By Vivian Thomson and Kit Gage
Thomson is a retired professor of environmental policy at the University of Virginia and producer of the independent podcast The Meaning of Green. Gage is Advocacy Chair for Friends of Sligo Creek and a Chesapeake Bay landscape professional.
By deciding to shelve a proposal to ban the sale and use of gas-powered leaf blowers, Montgomery County Council is putting the health of its citizens and especially its lawn care workers at risk. , many of whom are people of color.
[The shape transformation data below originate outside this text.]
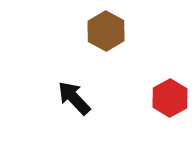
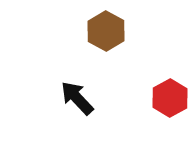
black arrow: moved 3 px right
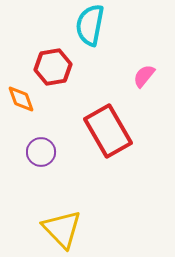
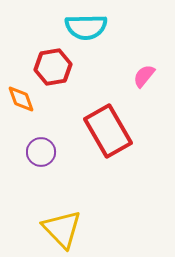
cyan semicircle: moved 4 px left, 2 px down; rotated 102 degrees counterclockwise
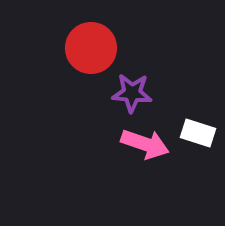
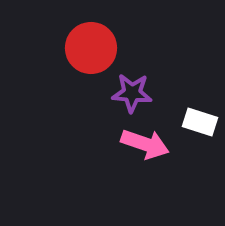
white rectangle: moved 2 px right, 11 px up
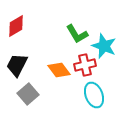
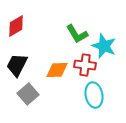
red cross: rotated 20 degrees clockwise
orange diamond: moved 2 px left; rotated 55 degrees counterclockwise
cyan ellipse: rotated 10 degrees clockwise
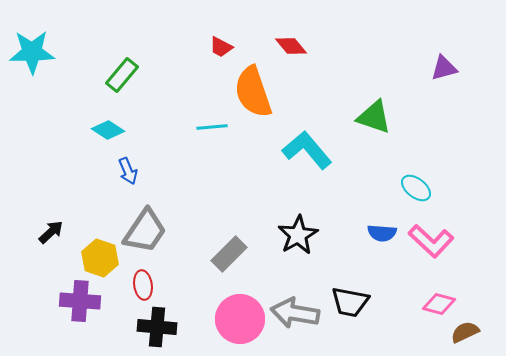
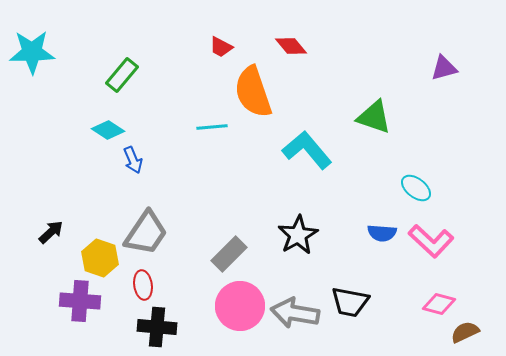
blue arrow: moved 5 px right, 11 px up
gray trapezoid: moved 1 px right, 2 px down
pink circle: moved 13 px up
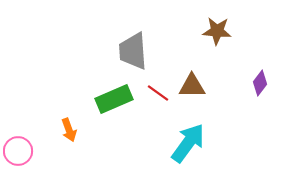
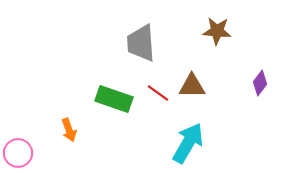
gray trapezoid: moved 8 px right, 8 px up
green rectangle: rotated 42 degrees clockwise
cyan arrow: rotated 6 degrees counterclockwise
pink circle: moved 2 px down
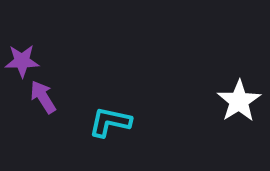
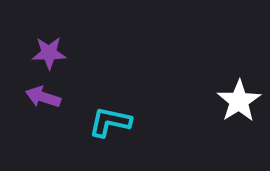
purple star: moved 27 px right, 8 px up
purple arrow: rotated 40 degrees counterclockwise
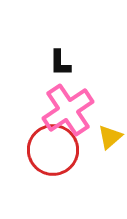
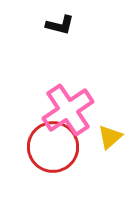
black L-shape: moved 38 px up; rotated 76 degrees counterclockwise
red circle: moved 3 px up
The Council’s Transportation and Environment Committee voted in favor of the proposal, but the full Council tabled it, meaning the proposal is on hold. Those who voted to file the proposal said the rebate program to help companies buy battery-powered equipment lacked sufficient detail. They also raised questions about the timing of the sale and use bans.
This indefinite delay means landscape workers operating gas-powered leaf blowers will continue to experience preventable health risks, including hearing loss. In 2022, 44% of landscaping workers nationwide were Hispanic or Latino.
Measured sound levels from gas-powered leaf blowers reach 75 decibels at 50 feet and 95 to 105 decibels at the operator’s ears. Just yesterday, a lawn care worker was using a gas-powered leaf blower across the street. At a distance of about 50 feet, the NIOSH sound meter app showed 78 decibels, which far exceeds the county’s current standard of 65 decibels.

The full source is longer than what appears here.